Fährt der Bund den Kantonen in die Parade und hebelt kantonale Volksentscheide aus? Am Mittwoch entscheidet der Nationalrat über diese Frage.

Mitte-Ständerat Erich Ettlin (60, OW) will mit einem Vorstoss nämlich die kantonalen Mindestlöhne kappen. Zumindest dann, wenn die Sozialpartner in einem Gesamtarbeitsvertrag (GAV) tiefere Löhne vereinbaren und der Bundesrat den GAV für allgemeinverbindlich – also obligatorisch für die ganze Branche – erklärt.

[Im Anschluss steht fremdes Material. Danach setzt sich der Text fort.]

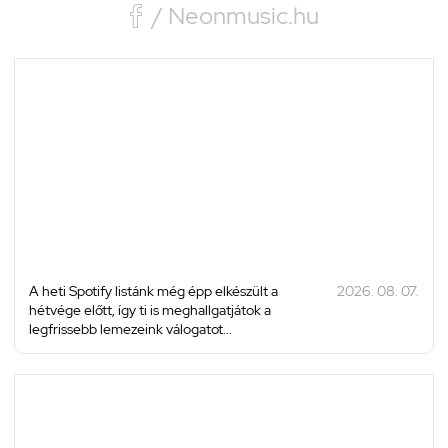

/ Neonmusic.hu
A heti Spotify listánk még épp elkészült a
2026. 08. 07.
hétvége előtt, így ti is meghallgatjátok a
legfrissebb lemezeink válogatot...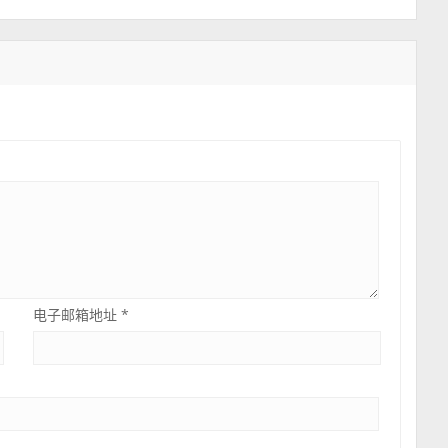
电子邮箱地址
*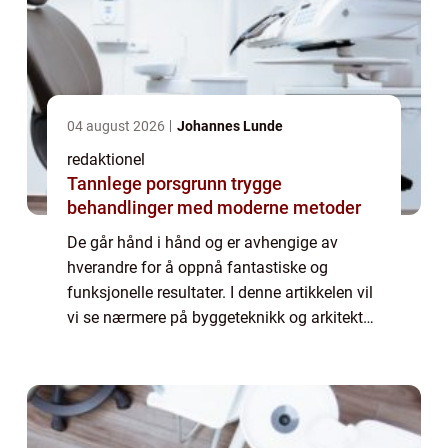
04 august 2026
Johannes Lunde
redaktionel
Tannlege porsgrunn trygge
behandlinger med moderne metoder
De går hånd i hånd og er avhengige av
hverandre for å oppnå fantastiske og
funksjonelle resultater. I denne artikkelen vil
vi se nærmere på byggeteknikk og arkitektur,
hva det innebærer, hvilke forskjellige typer
som finnes, og hvordan de kan variere...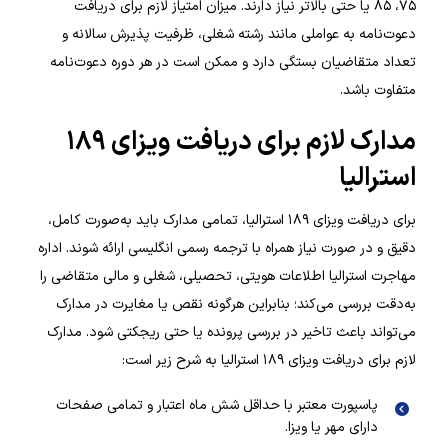
۷۵، ۸۵ یا حتی بالاتر نیاز دارند. میزان امتیاز لازم برای دریافت
دعوت‌نامه به عواملی مانند رشته شغلی، ظرفیت پذیرش سالانه و
تعداد متقاضیان بستگی دارد و ممکن است در هر دوره دعوت‌نامه
متفاوت باشد.
مدارک لازم برای دریافت ویزای ۱۸۹
استرالیا
برای دریافت ویزای ۱۸۹ استرالیا، تمامی مدارک باید به‌صورت کامل،
دقیق و در صورت نیاز همراه با ترجمه رسمی انگلیسی ارائه شوند. اداره
مهاجرت استرالیا اطلاعات هویتی، تحصیلی، شغلی و مالی متقاضی را
به‌دقت بررسی می‌کند؛ بنابراین هرگونه نقص یا مغایرت در مدارک
می‌تواند باعث تاخیر در بررسی پرونده یا حتی ریجکتی شود. مدارک
لازم برای دریافت ویزای ۱۸۹ استرالیا به شرح زیر است:
پاسپورت معتبر با حداقل شش ماه اعتبار و تمامی صفحات
دارای مهر یا ویزا.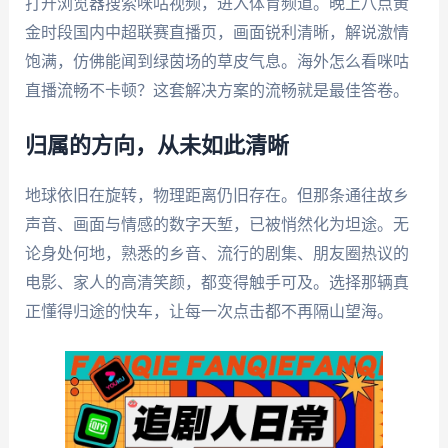
打开浏览器搜索咪咕视频，进入体育频道。晚上八点黄
金时段国内中超联赛直播页，画面锐利清晰，解说激情
饱满，仿佛能闻到绿茵场的草皮气息。海外怎么看咪咕
直播流畅不卡顿？这套解决方案的流畅就是最佳答卷。
归属的方向，从未如此清晰
地球依旧在旋转，物理距离仍旧存在。但那条通往故乡
声音、画面与情感的数字天堑，已被悄然化为坦途。无
论身处何地，熟悉的乡音、流行的剧集、朋友圈热议的
电影、家人的高清笑颜，都变得触手可及。选择那辆真
正懂得归途的快车，让每一次点击都不再隔山望海。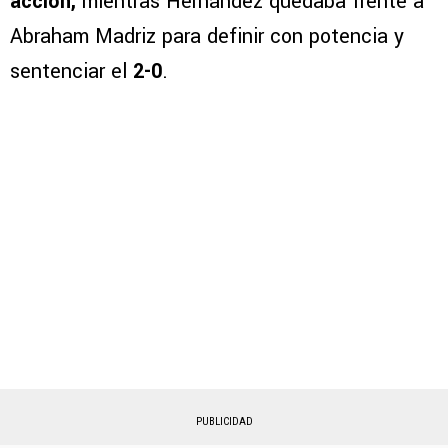
acción,
mientras Hernández quedaba frente a
Abraham Madriz para definir con potencia y
sentenciar el
2-0
.
PUBLICIDAD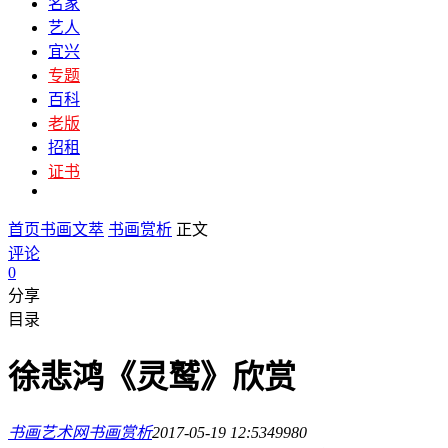
名家
艺人
宜兴
专题
百科
老版
招租
证书
首页
书画文萃
书画赏析
正文
评论
0
分享
目录
徐悲鸿《灵鹫》欣赏
书画艺术网
书画赏析
2017-05-19 12:53
4998
0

Während einige Kantone eine entsprechende Ausnahmeregelung bereits kennen, geht in Genf (23 Franken pro Stunde) oder Neuenburg (20 Franken) der kantonale Mindestlohn vor. Mit dem Vorstoss würde dieser Vorrang gekippt.

«Angriff auf Autonomie der Kantone»

Dagegen laufen die welschen Kantone nun Sturm. Der Vorschlag greife die föderalistischen Prinzipien an «und missachtet den Volkswillen», wehrt sich die Westschweizer Regierungskonferenz in einem Schreiben an die Nationalrätinnen. Der Vorstoss müsse abgelehnt werden, um die staatspolitischen Institutionen und demokratischen Rechte zu schützen.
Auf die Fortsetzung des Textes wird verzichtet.